An ampalaya farmer’s frustrations over

By TONY RODRIGUEZ, ULYSES GONZALES
May 19, 2010, 3:18pm

Ronnie Pacatang is a farmer who lives in a simple hut atop a hill on his rolling land in Barangay Cebulida in Laak, Compostela Valley.Three years ago, in an attempt to improve his farm’s productivity and his income, he began to apply new farming technologies that he learned from representatives of farm input firms whom he managed to contact. For instance, he started planting seeds of hybrid vegetables because these promise higher yields and are resistant to some pests and diseases.

At the trading center in Tagum, Davao del Norte, which is only 60 kilometers away, he saw that there was a big demand for ampalaya, so he bought seeds of a hybrid variety and planted them in a 3,000-square-meter portion of his land to coconuts, bananas and yellow corn.

Unfortunately for him, he did not get even a quarter of what he had expected to earn from his new crop in the more than two seasons that he grew hybrid ampalaya. The main reason was the variety that he planted is susceptible to the dreaded pamamarako, a virus disease that adversely affects the crop’s yield. When his ampalaya vines were about a meter long, many of these began to show signs of stunted growth, and leaves near the vine shoots, which noticeably grew very slowly, were small and malformed. When the infected vines bore fruit, these were also small and malformed.

“Not being able to improve my income frustrated me no end,” says Pacatang. “I wondered how I could recover from my failure. At least I knew in my heart that I could.” Before long, an agronomist of Allied Botanical Corporation heard about his plight, endured the trek through hilly terrain to visit him, and told him about the company’s hybrid varieties that it had developed with built-in resistance to several virus diseases and had successfully tested under various conditions throughout the country before making seeds of these available to farmers for commercial planting. The near-desperate farmer listened and agreed to try out ABC’s Condor Poseidon ampalaya variety as cooperator in a demo trial, with the cultivar that he had first planted and a new hybrid from the same seed brand to serve as test control varieties.

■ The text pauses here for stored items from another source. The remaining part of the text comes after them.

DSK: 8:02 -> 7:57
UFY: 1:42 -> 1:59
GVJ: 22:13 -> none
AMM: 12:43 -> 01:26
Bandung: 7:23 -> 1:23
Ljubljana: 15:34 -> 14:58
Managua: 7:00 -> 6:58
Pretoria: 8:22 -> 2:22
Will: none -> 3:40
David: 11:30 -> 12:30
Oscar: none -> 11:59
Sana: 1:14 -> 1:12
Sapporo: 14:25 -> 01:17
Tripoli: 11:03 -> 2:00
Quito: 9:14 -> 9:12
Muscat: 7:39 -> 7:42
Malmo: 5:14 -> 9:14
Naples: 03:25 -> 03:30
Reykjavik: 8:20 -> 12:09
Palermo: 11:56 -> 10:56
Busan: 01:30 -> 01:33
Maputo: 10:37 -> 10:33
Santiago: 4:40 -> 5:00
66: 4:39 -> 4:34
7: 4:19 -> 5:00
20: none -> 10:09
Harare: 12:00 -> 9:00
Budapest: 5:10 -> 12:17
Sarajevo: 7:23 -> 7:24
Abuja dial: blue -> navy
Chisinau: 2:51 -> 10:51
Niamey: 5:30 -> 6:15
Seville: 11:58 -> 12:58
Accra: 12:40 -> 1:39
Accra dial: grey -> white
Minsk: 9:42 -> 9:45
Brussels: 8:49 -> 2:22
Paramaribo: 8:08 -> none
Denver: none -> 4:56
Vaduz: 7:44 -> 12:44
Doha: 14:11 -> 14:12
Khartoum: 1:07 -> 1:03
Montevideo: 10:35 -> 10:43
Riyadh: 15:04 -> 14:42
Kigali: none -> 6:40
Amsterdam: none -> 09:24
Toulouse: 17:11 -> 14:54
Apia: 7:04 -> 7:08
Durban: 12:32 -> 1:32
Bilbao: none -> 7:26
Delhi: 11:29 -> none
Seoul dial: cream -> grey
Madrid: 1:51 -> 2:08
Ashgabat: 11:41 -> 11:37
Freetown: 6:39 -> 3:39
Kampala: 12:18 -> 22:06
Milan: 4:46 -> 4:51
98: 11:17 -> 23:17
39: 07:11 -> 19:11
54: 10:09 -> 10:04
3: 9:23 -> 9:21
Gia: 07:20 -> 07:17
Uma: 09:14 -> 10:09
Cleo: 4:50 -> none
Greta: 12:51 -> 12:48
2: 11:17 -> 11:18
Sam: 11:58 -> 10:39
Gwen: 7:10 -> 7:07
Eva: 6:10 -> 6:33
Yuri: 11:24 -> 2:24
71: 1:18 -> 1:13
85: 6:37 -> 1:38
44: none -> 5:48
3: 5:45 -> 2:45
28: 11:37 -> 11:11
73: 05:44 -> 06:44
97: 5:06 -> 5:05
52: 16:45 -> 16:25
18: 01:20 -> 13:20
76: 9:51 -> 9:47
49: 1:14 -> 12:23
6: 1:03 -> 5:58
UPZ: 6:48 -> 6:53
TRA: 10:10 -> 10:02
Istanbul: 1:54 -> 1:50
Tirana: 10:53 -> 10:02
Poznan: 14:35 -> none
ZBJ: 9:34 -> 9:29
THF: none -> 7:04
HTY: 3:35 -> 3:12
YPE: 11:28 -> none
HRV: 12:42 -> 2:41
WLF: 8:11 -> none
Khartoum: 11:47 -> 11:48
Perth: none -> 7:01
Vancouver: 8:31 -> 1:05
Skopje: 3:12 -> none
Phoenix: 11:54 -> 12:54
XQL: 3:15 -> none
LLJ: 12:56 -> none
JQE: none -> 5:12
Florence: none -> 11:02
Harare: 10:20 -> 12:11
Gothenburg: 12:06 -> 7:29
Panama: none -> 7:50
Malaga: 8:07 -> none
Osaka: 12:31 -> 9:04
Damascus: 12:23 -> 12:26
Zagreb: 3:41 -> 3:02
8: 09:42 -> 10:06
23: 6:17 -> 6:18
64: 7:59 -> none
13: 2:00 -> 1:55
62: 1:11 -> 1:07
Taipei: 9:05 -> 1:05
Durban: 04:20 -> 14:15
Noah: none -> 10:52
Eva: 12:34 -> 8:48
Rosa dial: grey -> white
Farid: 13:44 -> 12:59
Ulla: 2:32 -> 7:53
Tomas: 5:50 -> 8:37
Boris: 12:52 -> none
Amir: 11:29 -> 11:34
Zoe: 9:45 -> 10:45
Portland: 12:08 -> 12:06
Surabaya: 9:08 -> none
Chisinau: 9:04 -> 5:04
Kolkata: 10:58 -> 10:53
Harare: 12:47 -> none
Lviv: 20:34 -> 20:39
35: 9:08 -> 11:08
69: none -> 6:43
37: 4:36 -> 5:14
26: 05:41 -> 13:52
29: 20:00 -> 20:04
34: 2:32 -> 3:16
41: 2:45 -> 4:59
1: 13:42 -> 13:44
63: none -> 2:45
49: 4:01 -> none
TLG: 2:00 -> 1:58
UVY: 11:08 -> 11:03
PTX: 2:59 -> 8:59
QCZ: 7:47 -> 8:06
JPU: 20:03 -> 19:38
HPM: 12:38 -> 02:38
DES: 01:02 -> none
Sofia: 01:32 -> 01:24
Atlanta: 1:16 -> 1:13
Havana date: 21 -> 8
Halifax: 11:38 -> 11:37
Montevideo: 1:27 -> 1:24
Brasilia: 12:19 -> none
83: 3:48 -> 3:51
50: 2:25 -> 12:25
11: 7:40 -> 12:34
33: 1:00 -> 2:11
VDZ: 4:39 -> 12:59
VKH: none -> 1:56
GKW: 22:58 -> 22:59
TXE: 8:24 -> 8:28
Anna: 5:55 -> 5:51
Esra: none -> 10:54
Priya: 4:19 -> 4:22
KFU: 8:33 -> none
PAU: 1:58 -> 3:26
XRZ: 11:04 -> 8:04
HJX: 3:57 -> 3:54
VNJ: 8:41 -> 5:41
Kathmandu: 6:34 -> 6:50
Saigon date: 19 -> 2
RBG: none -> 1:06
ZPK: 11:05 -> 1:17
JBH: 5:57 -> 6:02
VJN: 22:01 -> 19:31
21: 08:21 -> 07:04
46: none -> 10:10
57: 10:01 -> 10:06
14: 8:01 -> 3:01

Under the ABC agronomist’s supervision, Pacatang sowed two seeds each of the three varieties in seedling trays that he had filled with fine topsoil mixed with compost. One week after sowing the seeds, he noticed that those of Condor Poseidon had a better germination rate than the other two varieties, and that the Poseidon seedlings showed much more vigor. When the seedlings had formed four to six true leaves, he thinned them to one plant per seedling pot. He watered the young plants every morning, seeing to it that the soil remained moist but not soaking wet.

Two weeks after sowing seeds, he transplanted the seedlings in beds that he had prepared beforehand. He saw to it that the seedlings’ root balls were intact, as bare-root plants will not survive, the agronomist told him. He spaced his planting holes at 75 cm apart and three meters distant between rows. He planted the Poseidon seedlings in 70 holes. Once every week, he drenched the holes with a mixture of 100 grams of 14-14-14 fertilizer and 16 liters of water. Later, he reduced the 14-14-14 portion by half and added 50g of 46-0-0 to the mixture.

In another two weeks, Pacatang saw that the Poseidon plants were so vigorous that they thickly blanketed his trellises. “The Poseidon vines’ vigorous growth made it very enjoyable to stay under them,” he says. “It was as if I had built a living room, which my hut did not have, to rest in during midday. More important, there was no sign at all of namamarako in the vines, thank God.”

Forty-six days after first sowing seeds, Pacatang began picking large and uniform-sized fruit from the Poseidon vines. For the two other varieties, he had to wait several days more before he could harvest fruits from the vines, many of which he had had to uproot and burn because of the namamarako infection. “Condor Poseidon also proved to be a more prolific bearer,” he says, “with nearly all of the fruits falling under the primero category, ensuring more earnings from this crop.”